◆ Your task ◆
Each record that follows should be duplicated exactly, except for its pictures.

◆ Excerpted records ◆
★ ★ ★ ★ ★ ★ ★

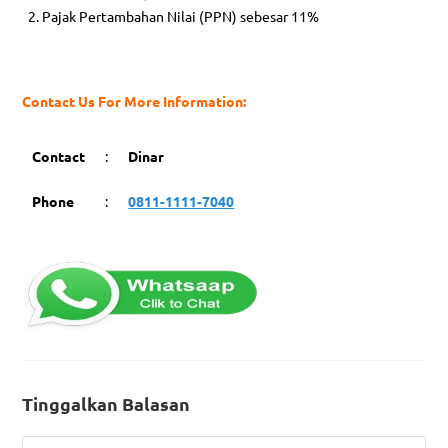
Pajak Pertambahan Nilai (PPN) sebesar 11%
Contact Us For More Information:
Contact
:
Dinar
Phone
:
0811-1111-7040
Tinggalkan Balasan
Comment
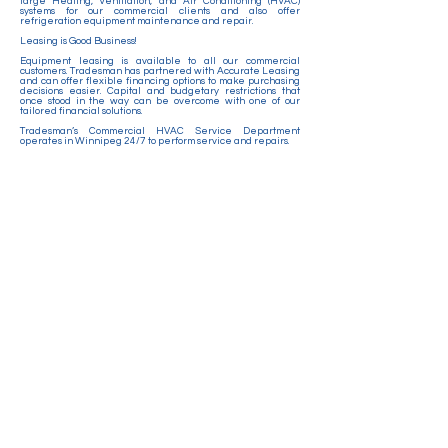
large Heating, Ventilation, and Air Conditioning (HVAC)
systems for our commercial clients and also offer
refrigeration equipment maintenance and repair.
Leasing is Good Business!
Equipment leasing is available to all our commercial
customers. Tradesman has partnered with Accurate Leasing
and can offer flexible financing options to make purchasing
decisions easier. Capital and budgetary restrictions that
once stood in the way can be overcome with one of our
tailored financial solutions.
Tradesman’s Commercial HVAC Service Department
operates in Winnipeg 24/7 to perform service and repairs.
Services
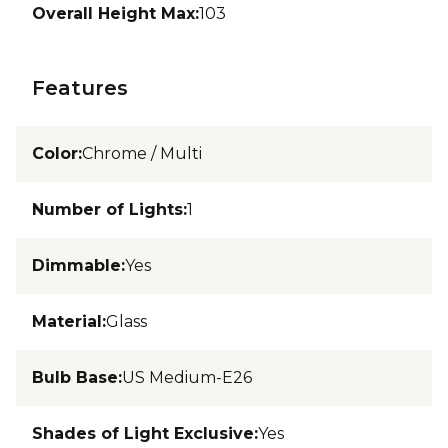
Overall Height Max
:
103
Features
Color
:
Chrome / Multi
Number of Lights
:
1
Dimmable
:
Yes
Material
:
Glass
Bulb Base
:
US Medium-E26
Shades of Light Exclusive
:
Yes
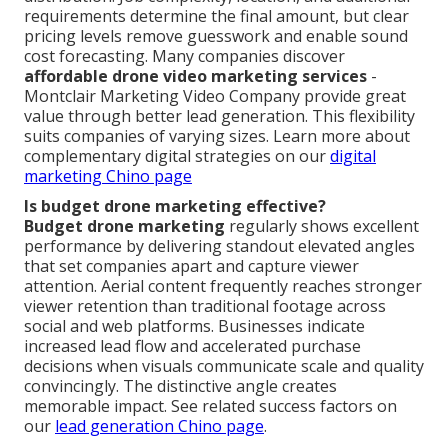
requirements determine the final amount, but clear
pricing levels remove guesswork and enable sound
cost forecasting. Many companies discover
affordable drone video marketing services
-
Montclair Marketing Video Company provide great
value through better lead generation. This flexibility
suits companies of varying sizes. Learn more about
complementary digital strategies on our
digital
marketing Chino page
Is budget drone marketing effective?
Budget drone marketing
regularly shows excellent
performance by delivering standout elevated angles
that set companies apart and capture viewer
attention. Aerial content frequently reaches stronger
viewer retention than traditional footage across
social and web platforms. Businesses indicate
increased lead flow and accelerated purchase
decisions when visuals communicate scale and quality
convincingly. The distinctive angle creates
memorable impact. See related success factors on
our
lead generation Chino page
.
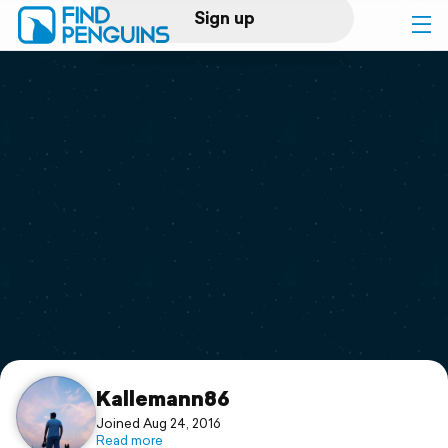
Sign up
Log in
Home
Print a book
Flyover video
Explore
Support
Kallemann86
Joined Aug 24, 2016
Read more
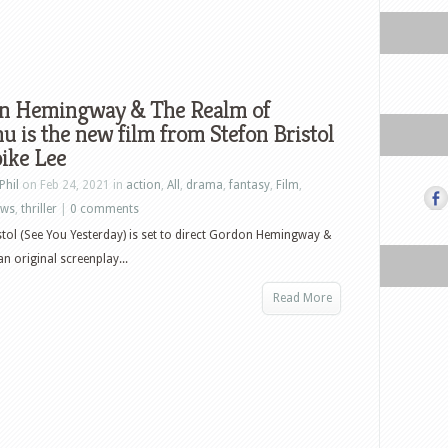
n Hemingway & The Realm of
u is the new film from Stefon Bristol
ike Lee
Phil
on Feb 24, 2021 in
action
,
All
,
drama
,
fantasy
,
Film
,
ews
,
thriller
|
0 comments
stol (See You Yesterday) is set to direct Gordon Hemingway &
n original screenplay...
Read More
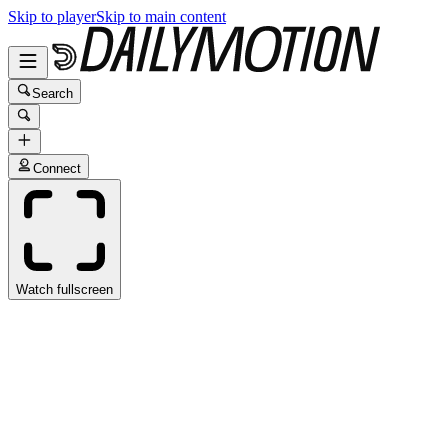
Skip to player
Skip to main content
Search
Connect
Watch fullscreen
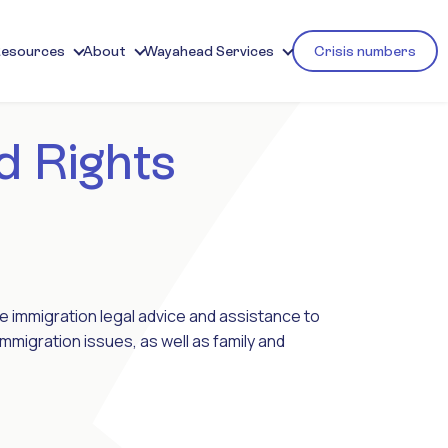
Resources
About
Wayahead Services
Crisis numbers
d Rights
ree immigration legal advice and assistance to
mmigration issues, as well as family and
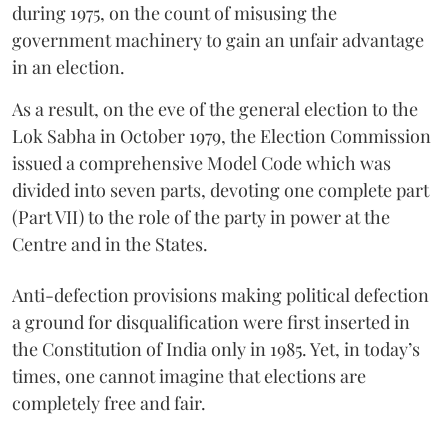
during 1975, on the count of misusing the
government machinery to gain an unfair advantage
in an election.
As a result, on the eve of the general election to the
Lok Sabha in October 1979, the Election Commission
issued a comprehensive Model Code which was
divided into seven parts, devoting one complete part
(Part VII) to the role of the party in power at the
Centre and in the States.
Anti-defection provisions making political defection
a ground for disqualification were first inserted in
the Constitution of India only in 1985. Yet, in today’s
times, one cannot imagine that elections are
completely free and fair.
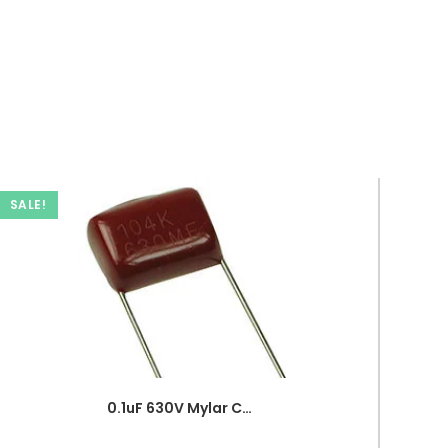
SALE!
0.1uF 630V Mylar Capacitor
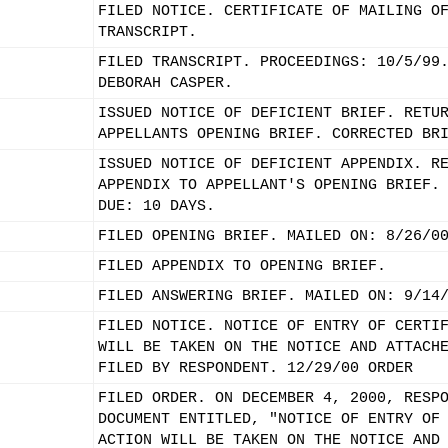
FILED NOTICE. CERTIFICATE OF MAILING O
TRANSCRIPT.
FILED TRANSCRIPT. PROCEEDINGS: 10/5/99
DEBORAH CASPER.
ISSUED NOTICE OF DEFICIENT BRIEF. RETU
APPELLANTS OPENING BRIEF. CORRECTED BR
ISSUED NOTICE OF DEFICIENT APPENDIX. R
APPENDIX TO APPELLANT'S OPENING BRIEF.
DUE: 10 DAYS.
FILED OPENING BRIEF. MAILED ON: 8/26/0
FILED APPENDIX TO OPENING BRIEF.
FILED ANSWERING BRIEF. MAILED ON: 9/14
FILED NOTICE. NOTICE OF ENTRY OF CERTI
WILL BE TAKEN ON THE NOTICE AND ATTACH
FILED BY RESPONDENT. 12/29/00 ORDER
FILED ORDER. ON DECEMBER 4, 2000, RESP
DOCUMENT ENTITLED, "NOTICE OF ENTRY OF
ACTION WILL BE TAKEN ON THE NOTICE AND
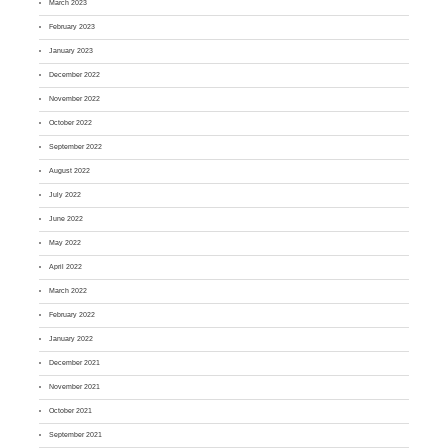
March 2023
February 2023
January 2023
December 2022
November 2022
October 2022
September 2022
August 2022
July 2022
June 2022
May 2022
April 2022
March 2022
February 2022
January 2022
December 2021
November 2021
October 2021
September 2021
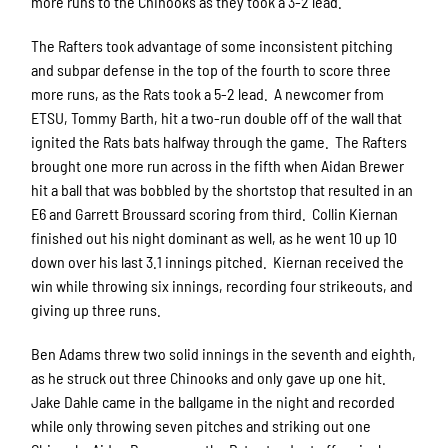
more runs to the Chinooks as they took a 3-2 lead.
The Rafters took advantage of some inconsistent pitching
and subpar defense in the top of the fourth to score three
more runs, as the Rats took a 5-2 lead. A newcomer from
ETSU, Tommy Barth, hit a two-run double off of the wall that
ignited the Rats bats halfway through the game. The Rafters
brought one more run across in the fifth when Aidan Brewer
hit a ball that was bobbled by the shortstop that resulted in an
E6 and Garrett Broussard scoring from third. Collin Kiernan
finished out his night dominant as well, as he went 10 up 10
down over his last 3.1 innings pitched. Kiernan received the
win while throwing six innings, recording four strikeouts, and
giving up three runs.
Ben Adams threw two solid innings in the seventh and eighth,
as he struck out three Chinooks and only gave up one hit.
Jake Dahle came in the ballgame in the night and recorded
while only throwing seven pitches and striking out one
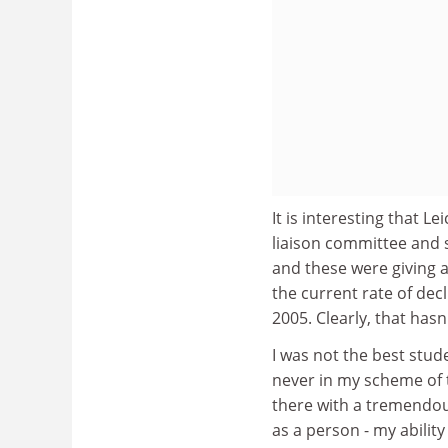
It is interesting that L
liaison committee and 
and these were giving a
the current rate of de
2005. Clearly, that has
I was not the best stude
never in my scheme of t
there with a tremendo
as a person - my abilit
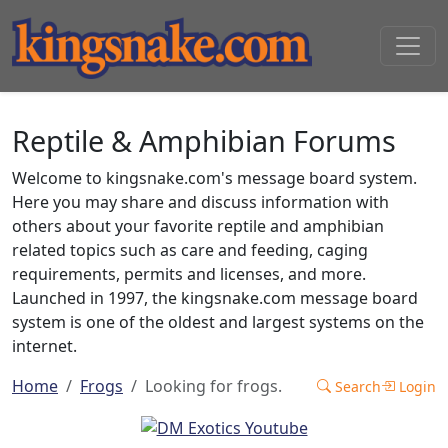
Reptile & Amphibian Forums
Welcome to kingsnake.com's message board system.
Here you may share and discuss information with
others about your favorite reptile and amphibian
related topics such as care and feeding, caging
requirements, permits and licenses, and more.
Launched in 1997, the kingsnake.com message board
system is one of the oldest and largest systems on the
internet.
Home
Frogs
Looking for frogs.
Search
Login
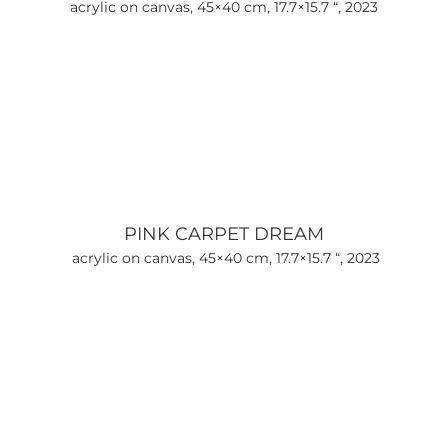
acrylic on canvas, 45×40 cm, 17.7×15.7 “, 2023
PINK CARPET DREAM
acrylic on canvas, 45×40 cm, 17.7×15.7 “, 2023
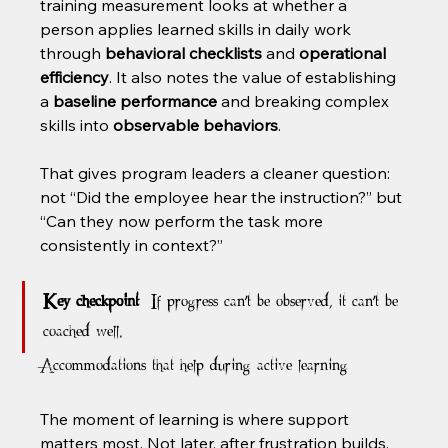
training measurement looks at whether a 
person applies learned skills in daily work 
through 
behavioral checklists
 and 
operational 
efficiency
. It also notes the value of establishing 
a 
baseline performance
 and breaking complex 
skills into 
observable behaviors
.
That gives program leaders a cleaner question: 
not “Did the employee hear the instruction?” but 
“Can they now perform the task more 
consistently in context?”
Key checkpoint:
 If progress can't be observed, it can't be 
coached well.
Accommodations that help during active learning
The moment of learning is where support 
matters most. Not later, after frustration builds.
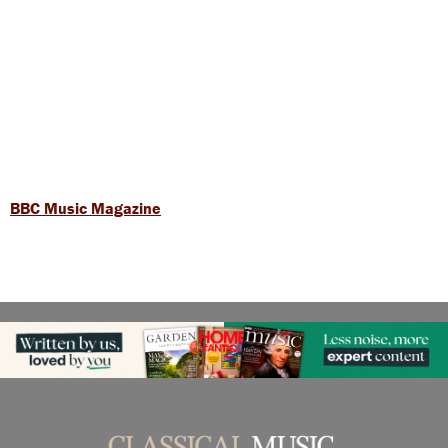
BBC Music Magazine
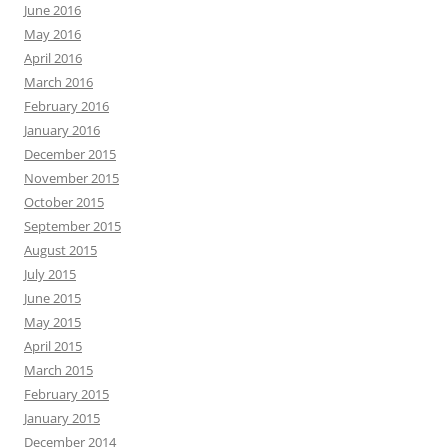
June 2016
May 2016
April 2016
March 2016
February 2016
January 2016
December 2015
November 2015
October 2015
September 2015
August 2015
July 2015
June 2015
May 2015
April 2015
March 2015
February 2015
January 2015
December 2014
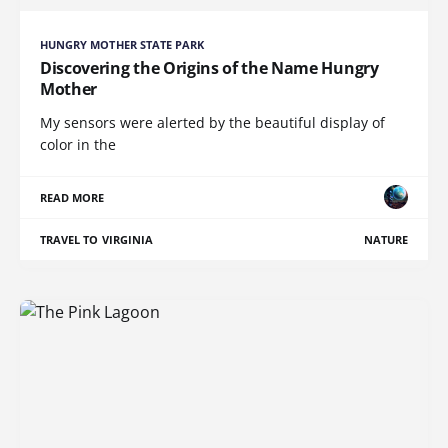
HUNGRY MOTHER STATE PARK
Discovering the Origins of the Name Hungry
Mother
My sensors were alerted by the beautiful display of
color in the
READ MORE
TRAVEL TO VIRGINIA
NATURE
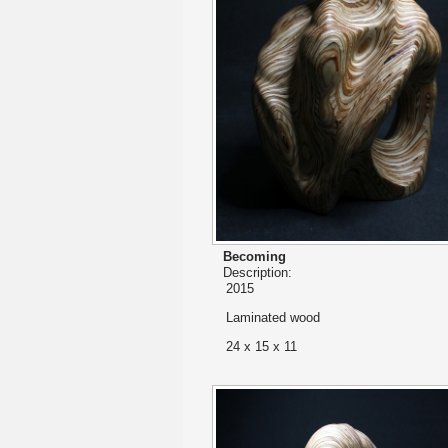
Becoming
Description:
2015
Laminated wood
24 x 15 x 11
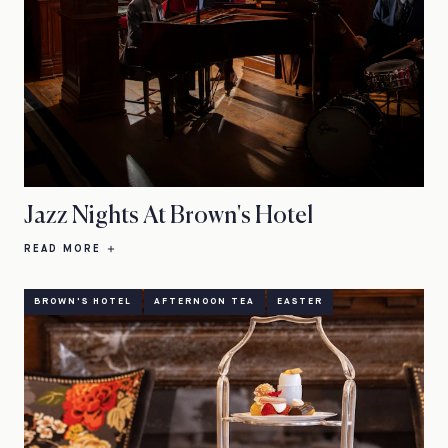
Jazz Nights At Brown's Hotel
READ MORE
BROWN'S HOTEL
AFTERNOON TEA
EASTER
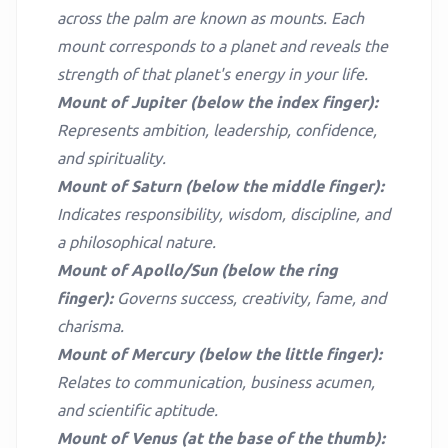
across the palm are known as mounts. Each
mount corresponds to a planet and reveals the
strength of that planet's energy in your life.
Mount of Jupiter (below the index finger):
Represents ambition, leadership, confidence,
and spirituality.
Mount of Saturn (below the middle finger):
Indicates responsibility, wisdom, discipline, and
a philosophical nature.
Mount of Apollo/Sun (below the ring
finger):
Governs success, creativity, fame, and
charisma.
Mount of Mercury (below the little finger):
Relates to communication, business acumen,
and scientific aptitude.
Mount of Venus (at the base of the thumb):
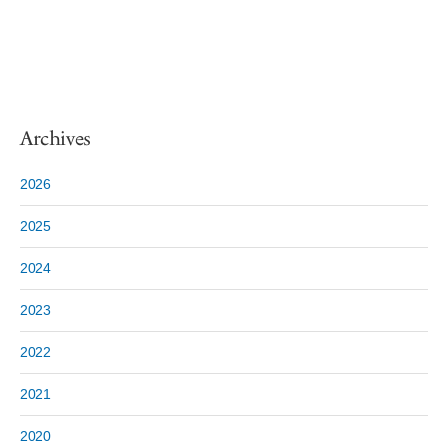
Archives
2026
2025
2024
2023
2022
2021
2020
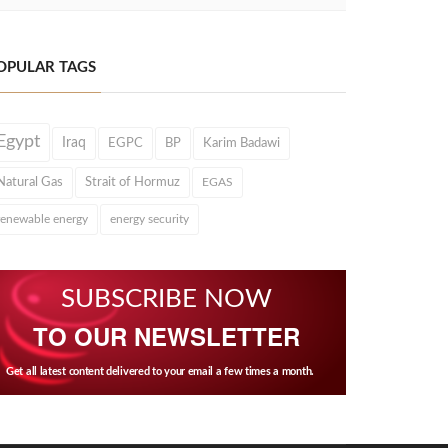
OPULAR TAGS
Egypt
Iraq
EGPC
BP
Karim Badawi
Natural Gas
Strait of Hormuz
EGAS
renewable energy
energy security
SUBSCRIBE NOW
TO OUR NEWSLETTER
Get all latest content delivered to your email a few times a month.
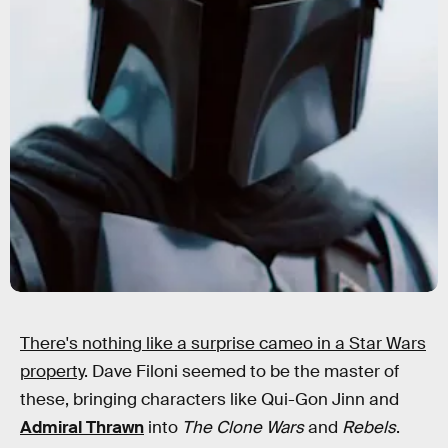
There's nothing like a surprise cameo in a Star Wars
property
. Dave Filoni seemed to be the master of
these, bringing characters like Qui-Gon Jinn and
Admiral Thrawn
into
The Clone Wars
and
Rebels
.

★ ★ ★ ★ ★ ★ ★

◆ Solution to this task ◆
Pajak Pertambahan Nilai (PPN) sebesar 11%
Contact Us For More Information:
Contact
:
Dinar
Phone
:
0811-1111-7040
Tinggalkan Balasan
Comment
large Heating, Ventilation, and Air Conditioning (HVAC)
systems for our commercial clients and also offer
refrigeration equipment maintenance and repair.
Leasing is Good Business!
Equipment leasing is available to all our commercial
customers. Tradesman has partnered with Accurate Leasing
and can offer flexible financing options to make purchasing
decisions easier. Capital and budgetary restrictions that
once stood in the way can be overcome with one of our
tailored financial solutions.
Tradesman’s Commercial HVAC Service Department
operates in Winnipeg 24/7 to perform service and repairs.
Services
Overall Height Max
:
103
Features
Color
:
Chrome / Multi
Number of Lights
:
1
Dimmable
:
Yes
Material
:
Glass
Bulb Base
:
US Medium-E26
Shades of Light Exclusive
:
Yes
requirements determine the final amount, but clear
pricing levels remove guesswork and enable sound
cost forecasting. Many companies discover
affordable drone video marketing services
-
Montclair Marketing Video Company provide great
value through better lead generation. This flexibility
suits companies of varying sizes. Learn more about
complementary digital strategies on our
digital
marketing Chino page
Is budget drone marketing effective?
Budget drone marketing
regularly shows excellent
performance by delivering standout elevated angles
that set companies apart and capture viewer
attention. Aerial content frequently reaches stronger
viewer retention than traditional footage across
social and web platforms. Businesses indicate
increased lead flow and accelerated purchase
decisions when visuals communicate scale and quality
convincingly. The distinctive angle creates
memorable impact. See related success factors on
our
lead generation Chino page
.
Sign up
Log in
Home
Print a book
Flyover video
Explore
Support
Kallemann86
Joined Aug 24, 2016
Read more
n Hemingway & The Realm of
u is the new film from Stefon Bristol
ike Lee
Phil
on Feb 24, 2021 in
action
,
All
,
drama
,
fantasy
,
Film
,
ews
,
thriller
|
0 comments
stol (See You Yesterday) is set to direct Gordon Hemingway &
n original screenplay...
Read More
Skip to player
Skip to main content
Search
Connect
Watch fullscreen
Resources
About
Wayahead Services
Crisis numbers
d Rights
ree immigration legal advice and assistance to
mmigration issues, as well as family and
during 1975, on the count of misusing the
government machinery to gain an unfair advantage
in an election.
As a result, on the eve of the general election to the
Lok Sabha in October 1979, the Election Commission
issued a comprehensive Model Code which was
divided into seven parts, devoting one complete part
(Part VII) to the role of the party in power at the
Centre and in the States.
Anti-defection provisions making political defection
a ground for disqualification were first inserted in
the Constitution of India only in 1985. Yet, in today’s
times, one cannot imagine that elections are
completely free and fair.
SALE!
0.1uF 630V Mylar Capacitor
FILED NOTICE. CERTIFICATE OF MAILING O
TRANSCRIPT.
FILED TRANSCRIPT. PROCEEDINGS: 10/5/99
DEBORAH CASPER.
ISSUED NOTICE OF DEFICIENT BRIEF. RETU
APPELLANTS OPENING BRIEF. CORRECTED BR
ISSUED NOTICE OF DEFICIENT APPENDIX. R
APPENDIX TO APPELLANT'S OPENING BRIEF.
DUE: 10 DAYS.
FILED OPENING BRIEF. MAILED ON: 8/26/0
FILED APPENDIX TO OPENING BRIEF.
FILED ANSWERING BRIEF. MAILED ON: 9/14
FILED NOTICE. NOTICE OF ENTRY OF CERTI
WILL BE TAKEN ON THE NOTICE AND ATTACH
FILED BY RESPONDENT. 12/29/00 ORDER
FILED ORDER. ON DECEMBER 4, 2000, RESP
DOCUMENT ENTITLED, "NOTICE OF ENTRY OF
ACTION WILL BE TAKEN ON THE NOTICE AND
March 2023
February 2023
January 2023
December 2022
November 2022
October 2022
September 2022
August 2022
July 2022
June 2022
May 2022
April 2022
March 2022
February 2022
January 2022
December 2021
November 2021
October 2021
September 2021
more runs to the Chinooks as they took a 3-2 lead.
The Rafters took advantage of some inconsistent pitching
and subpar defense in the top of the fourth to score three
more runs, as the Rats took a 5-2 lead. A newcomer from
ETSU, Tommy Barth, hit a two-run double off of the wall that
ignited the Rats bats halfway through the game. The Rafters
brought one more run across in the fifth when Aidan Brewer
hit a ball that was bobbled by the shortstop that resulted in an
E6 and Garrett Broussard scoring from third. Collin Kiernan
finished out his night dominant as well, as he went 10 up 10
down over his last 3.1 innings pitched. Kiernan received the
win while throwing six innings, recording four strikeouts, and
giving up three runs.
Ben Adams threw two solid innings in the seventh and eighth,
as he struck out three Chinooks and only gave up one hit.
Jake Dahle came in the ballgame in the night and recorded
while only throwing seven pitches and striking out one
It is interesting that L
liaison committee and 
and these were giving a
the current rate of de
2005. Clearly, that has
I was not the best stude
never in my scheme of t
there with a tremendo
as a person - my abilit
Reptile & Amphibian Forums
Welcome to kingsnake.com's message board system.
Here you may share and discuss information with
others about your favorite reptile and amphibian
related topics such as care and feeding, caging
requirements, permits and licenses, and more.
Launched in 1997, the kingsnake.com message board
system is one of the oldest and largest systems on the
internet.
Home
Frogs
Looking for frogs.
Search
Login
acrylic on canvas, 45×40 cm, 17.7×15.7 “, 2023
PINK CARPET DREAM
acrylic on canvas, 45×40 cm, 17.7×15.7 “, 2023
training measurement looks at whether a 
person applies learned skills in daily work 
through 
behavioral checklists
 and 
operational 
efficiency
. It also notes the value of establishing 
a 
baseline performance
 and breaking complex 
skills into 
observable behaviors
.
That gives program leaders a cleaner question: 
not “Did the employee hear the instruction?” but 
“Can they now perform the task more 
consistently in context?”
Key checkpoint:
 If progress can't be observed, it can't be 
coached well.
Accommodations that help during active learning
The moment of learning is where support 
matters most. Not later, after frustration builds.
BBC Music Magazine
June 2016
May 2016
April 2016
March 2016
February 2016
January 2016
December 2015
November 2015
October 2015
September 2015
August 2015
July 2015
June 2015
May 2015
April 2015
March 2015
February 2015
January 2015
December 2014
HUNGRY MOTHER STATE PARK
Discovering the Origins of the Name Hungry
Mother
My sensors were alerted by the beautiful display of
color in the
READ MORE
TRAVEL TO VIRGINIA
NATURE
Becoming
Description:
2015
Laminated wood
24 x 15 x 11
Jazz Nights At Brown's Hotel
READ MORE
BROWN'S HOTEL
AFTERNOON TEA
EASTER
across the palm are known as mounts. Each
mount corresponds to a planet and reveals the
strength of that planet's energy in your life.
Mount of Jupiter (below the index finger):
Represents ambition, leadership, confidence,
and spirituality.
Mount of Saturn (below the middle finger):
Indicates responsibility, wisdom, discipline, and
a philosophical nature.
Mount of Apollo/Sun (below the ring
finger):
Governs success, creativity, fame, and
charisma.
Mount of Mercury (below the little finger):
Relates to communication, business acumen,
and scientific aptitude.
Mount of Venus (at the base of the thumb):
Archives
2026
2025
2024
2023
2022
2021
2020
OPULAR TAGS
Egypt
Iraq
EGPC
BP
Karim Badawi
Natural Gas
Strait of Hormuz
EGAS
renewable energy
energy security
SUBSCRIBE NOW
TO OUR NEWSLETTER
Get all latest content delivered to your email a few times a month.
There's nothing like a surprise cameo in a Star Wars
property
. Dave Filoni seemed to be the master of
these, bringing characters like Qui-Gon Jinn and
Admiral Thrawn
into
The Clone Wars
and
Rebels
.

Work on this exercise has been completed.